Stoked to see this launch, the cryptographic audit trails piece is what really caught my attention here. How do you handle the performance overhead when you're signing every single agent action in a high-throughput environment?

Huge congratulations @natsuda_uppapong @phaituly @tonyopenbox on shipping this. How does the cryptographic verification works when you need to halt an action mid-execution, does the signature still get created for the attempted action that got blocked?

I'm wondering how the cryptographic verification works when an agent pulls from multiple data sources with different permission levels in a single workflow?

@tahir_mahmood8 @asim_ahmad_cfa @grover___dev Congrats on the launch... lets presume you were to explain this product to someone with minimal technical knowledge as it relates to use case within a business (a business that uses AI but isn't too deep into the compliance / governance side of how this works) - how would you go about outlining the use case.... asking for a friend!

This is a problem that does not get enough attention yet. Everyone is focused on making agents more capable, but the question of "how do you prove they acted within policy" is going to matter a lot more as agents start touching real workflows at scale.

The cryptographic verification angle is interesting. Most governance approaches I have seen are audit logs after the fact. Proving compliance at the point of execution is a different thing entirely.

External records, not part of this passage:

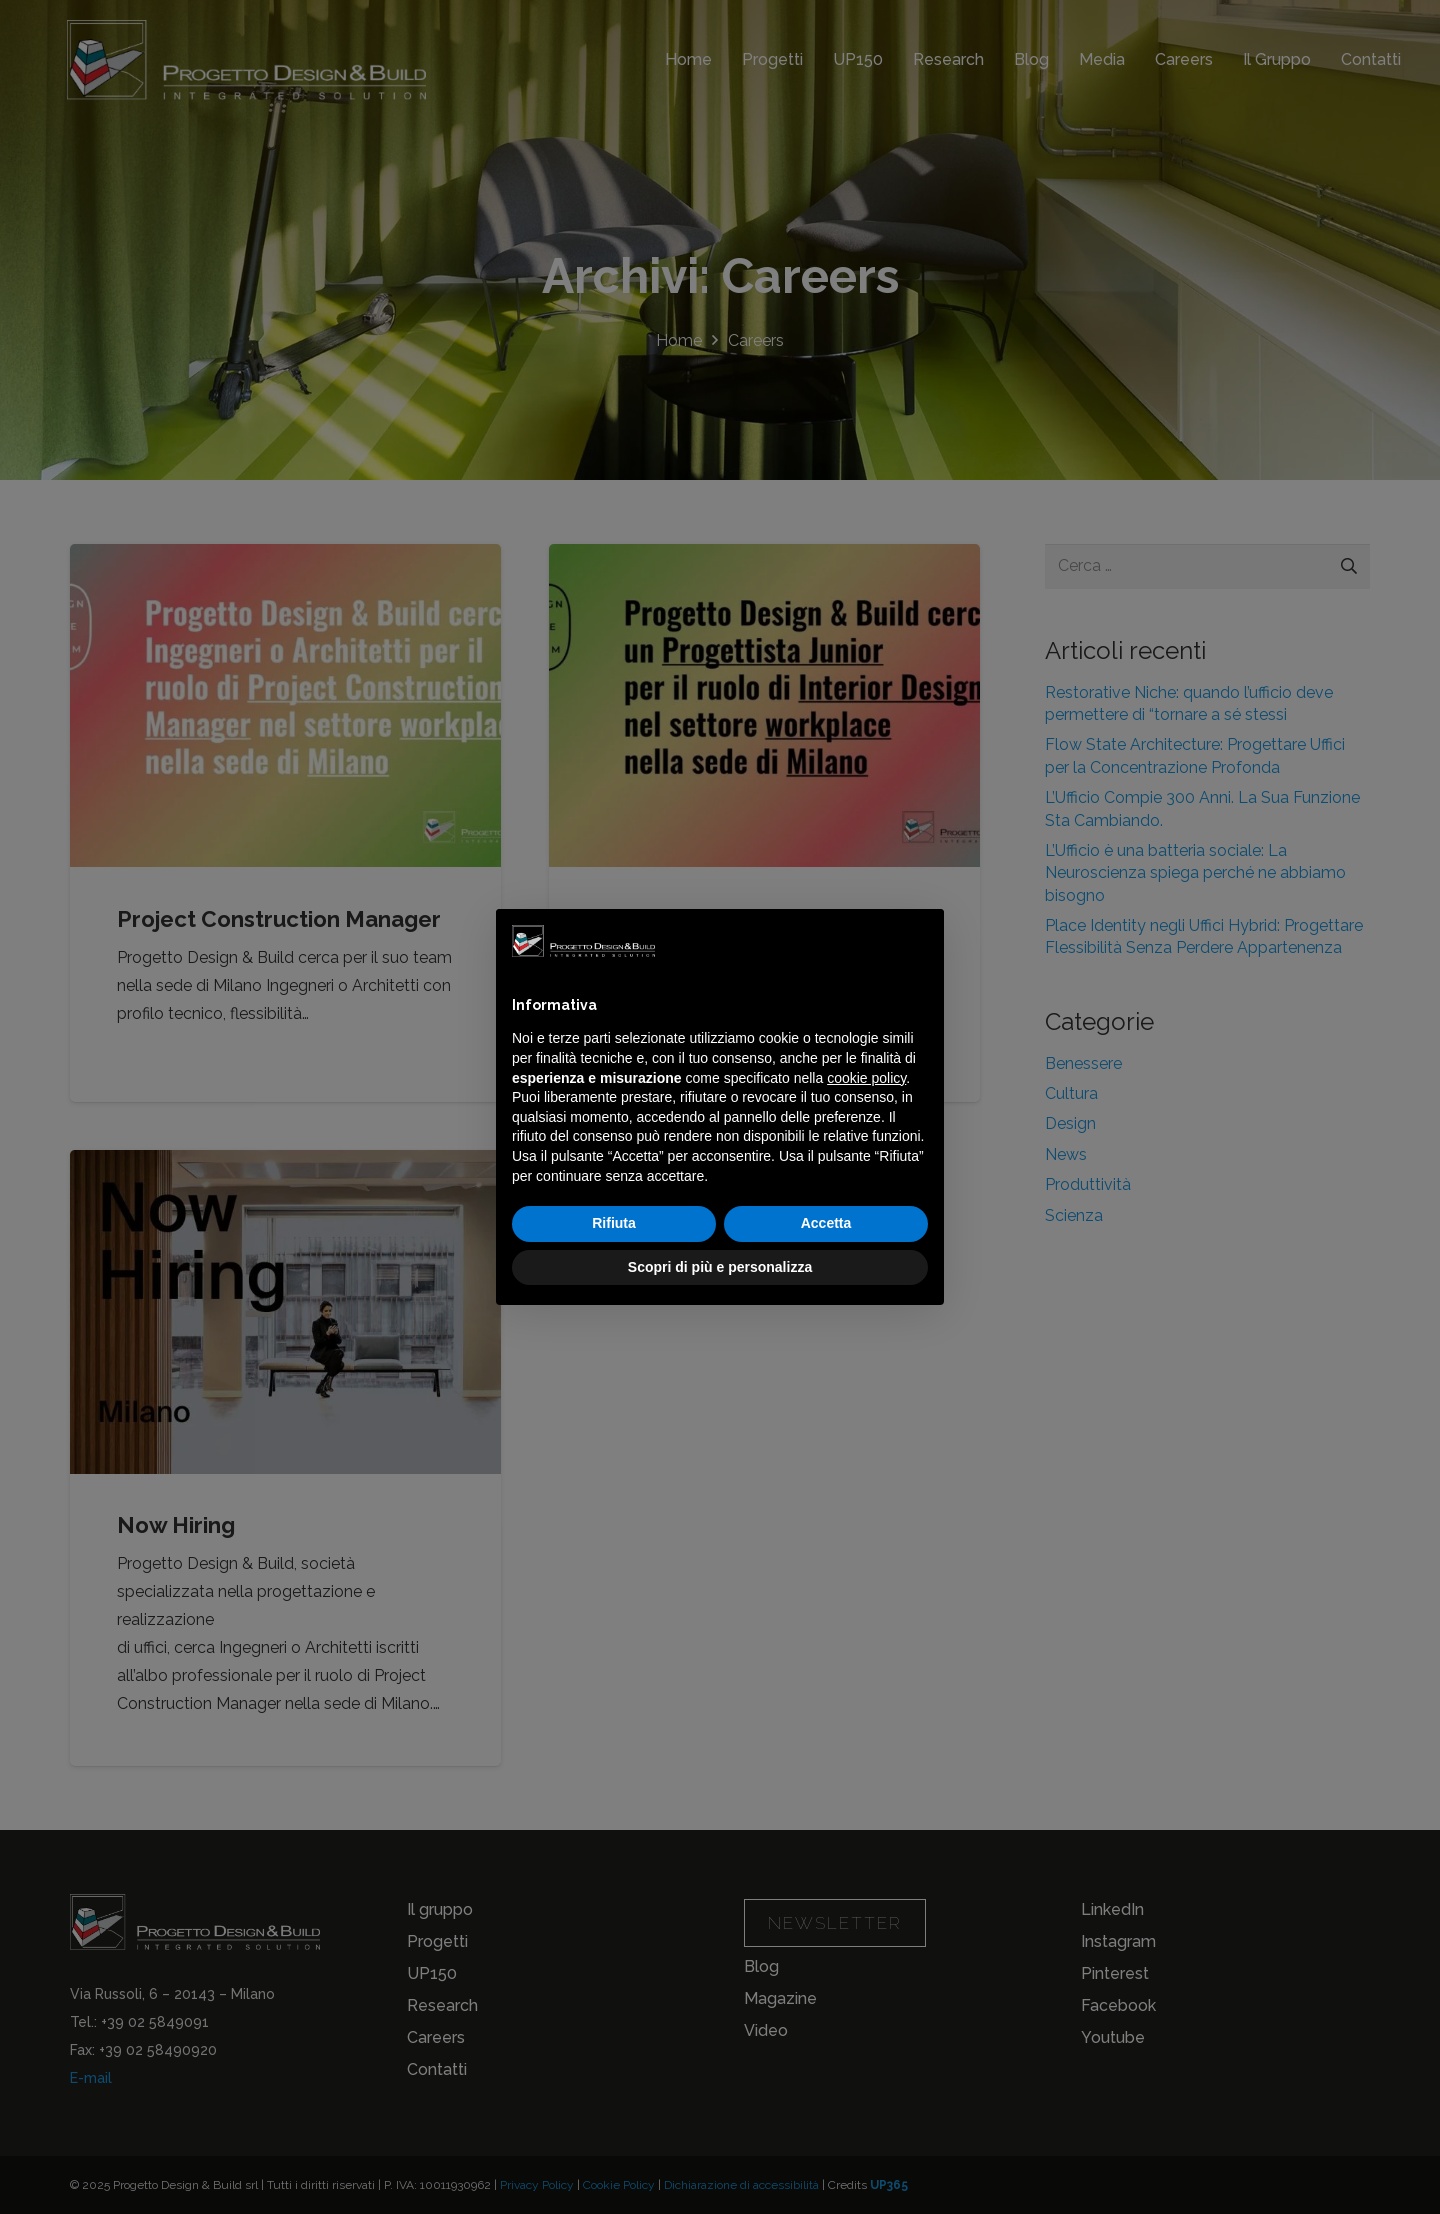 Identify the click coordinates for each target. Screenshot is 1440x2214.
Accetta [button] (826, 1223)
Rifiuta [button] (614, 1223)
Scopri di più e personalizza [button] (720, 1267)
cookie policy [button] (866, 1078)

Question: how does OpenBox handle governance for agents that are pulling context from multiple systems with different access policies? For example, an agent that reads from both a public knowledge base and a restricted HR system in the same workflow. Does the governance layer enforce per-source permissions, or is it more at the action level?

Cryptographic verification of agent actions is the interesting piece here. What exactly is being signed — the prompt, the tool call, the output, all of the above? And when you say 'verify,' is that post-hoc audit trail or can you actually halt an action mid-execution if it fails a policy check?

Love the direction here. Are you targeting enterprise use cases first or keeping it flexible for smaller teams as well?

Very good to see you guys live, How are you handling policy enforcement across different agent frameworks without adding latency?

Congrats on the launch BTW 🎉

Do you think openbox or other similar tools in future will become a standard layer in every agent stack, like auth or logging today?

Nice work on this. How does it integrate with existing agent frameworks like LangChain or similar tools?

What Tahir has laid out here is what we have been building toward: a platform that governs every agent action at the point of execution, with full observability and cryptographic proof, from day one. If you are building with agents and want to understand how it works technically, happy to answer everything here.

The scale at which AI agents are being deployed today makes this the right moment for OpenBox. Runtime governance, cryptographic verification, enterprise-grade compliance - available to every organisation, from day one. Proud to be part of this.

Super excited to see OpenBox live. Would really appreciate any thoughts and feedback.